In the film adaptations of The Lord of the Rings: The Two Towers and The Lord of the Rings: The Return of the King, directed by Peter Jackson, Shadowfax was primarily played by a white horse named Blanco, owned by Cynthia Royal. Blanco was euthanized after illness in 2014. Another horse, an Andalusian stallion named Domero, played Shadowfax until its death in 2003. In Jackson's film of The Return of the King, Shadowfax kicks Denethor onto the pyre in Minas Tirith's necropolis, which saves Faramir. However, in the book, Shadowfax does not participate in the pyre scene at all, having been left at the gate of the necropolis.
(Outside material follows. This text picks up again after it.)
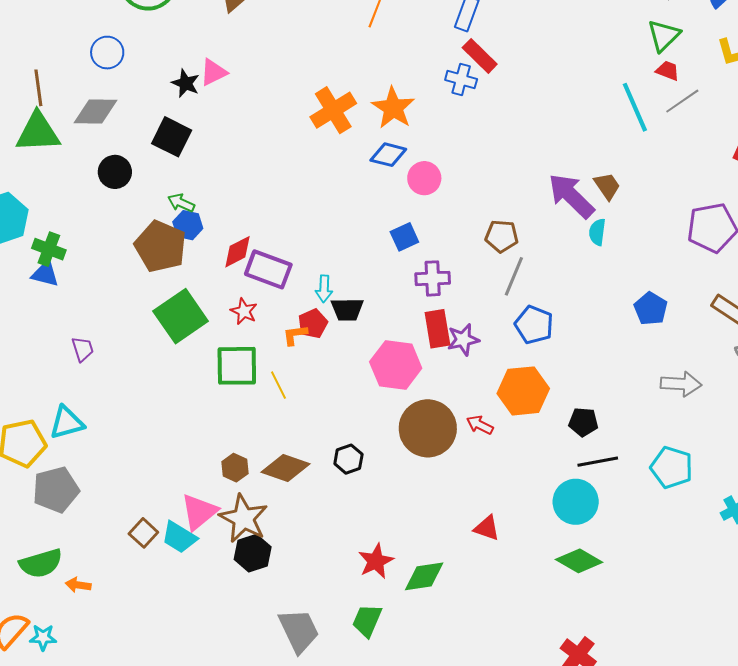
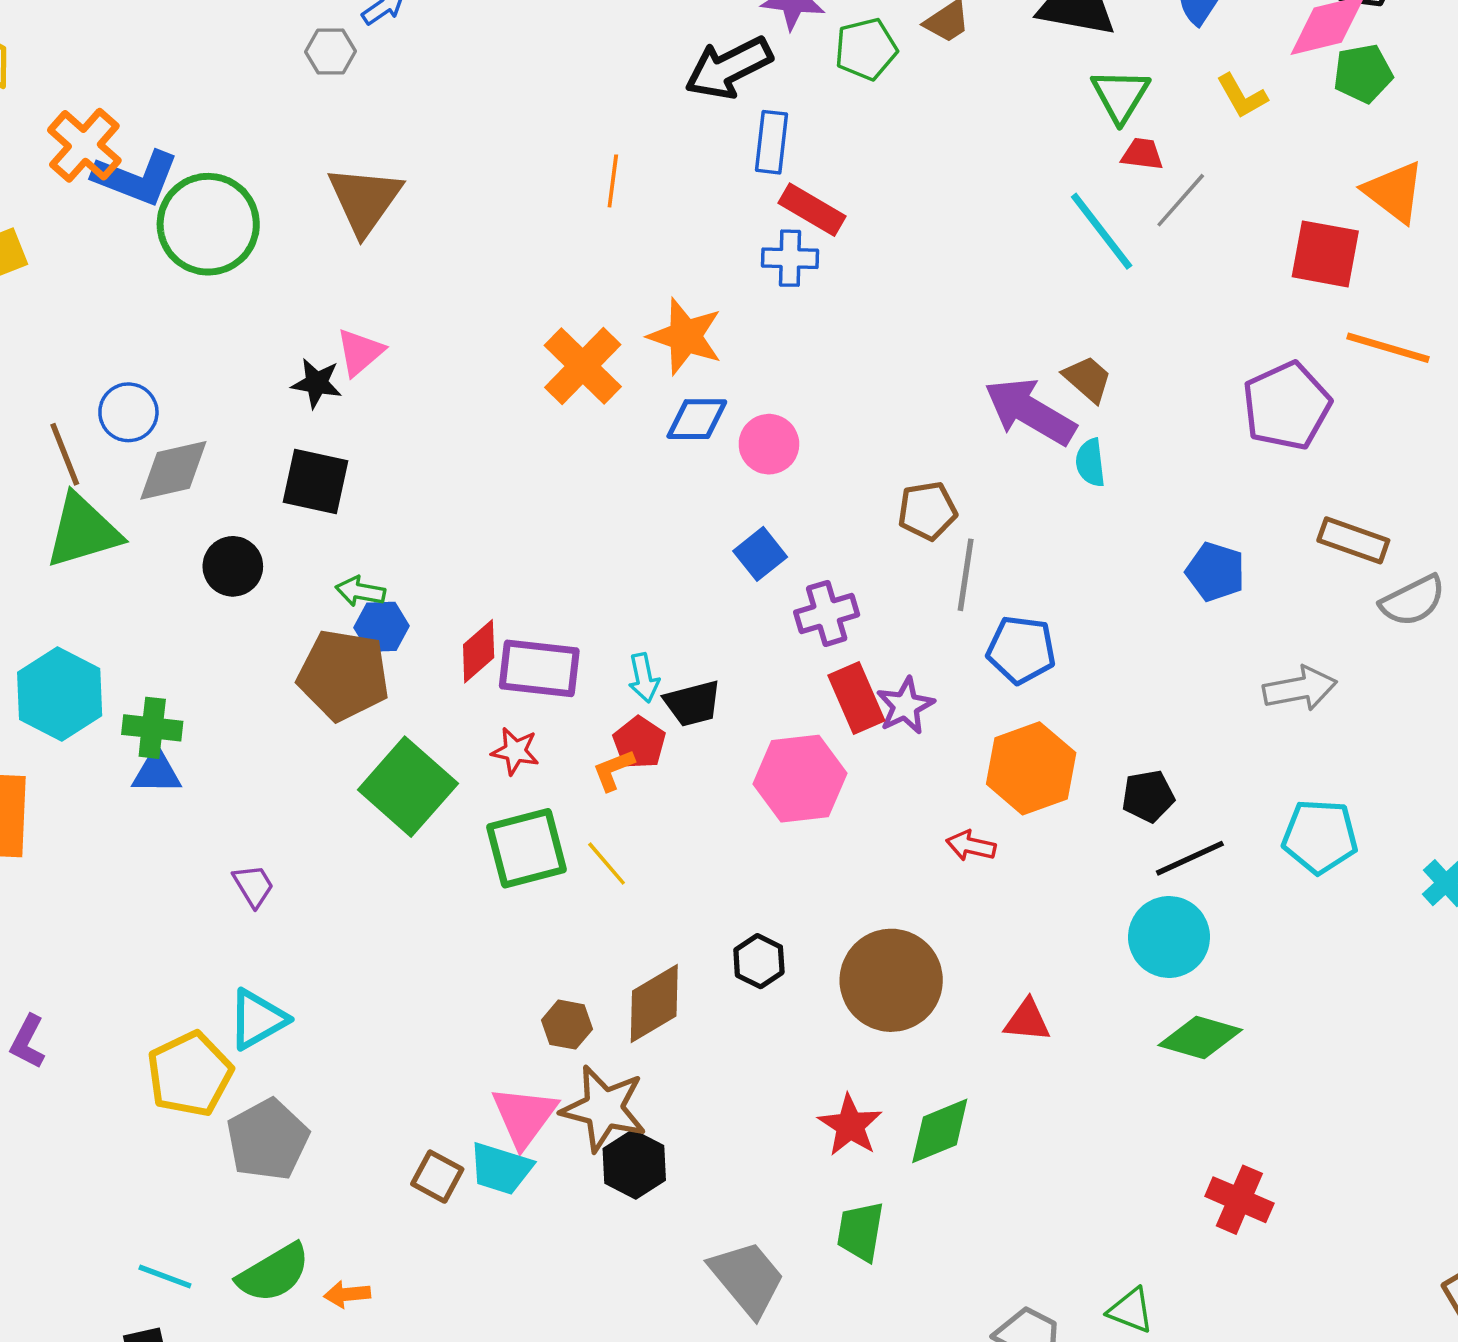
blue circle: (107, 53) -> (128, 412), moved
brown circle: (428, 428) -> (891, 980), moved
brown diamond: (285, 468) -> (654, 1004), turned -36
The horse of King Théoden of Rohan, who accompanied Théoden to the Battle of the Hornburg, and was ridden on the final charge out of the fortress. At the Battle of the Pelennor Fields, Snowmane was pierced by a black dart, causing him to fall onto Théoden. He was buried with honour on the field of battle; his grave, known as Snowmane's Howe, bore the inscription:
- Faithful servant yet master's bane
- Lightfoot's foal, swift Snowmane.
- — The Return of the King, "The Battle of the Pelennor Fields", p. 120
Éowyn's grey horse. Disguised as Dernhelm, Éowyn rode with Merry on Windfola to the Battle of the Pelennor Fields. During the battle, Windfola was terrified by the Nazgûl's fell beast; Éowyn and Merry were thrown from Windfola's back, and Windfola ran wild over the plain.
Other notable horses
'Ride on! Ride on!' cried Glorfindel, and then loud and clear he called to the horse in the elf-tongue: noro lim, noro lim, Asfaloth!" (Sindarin for 'run quickly').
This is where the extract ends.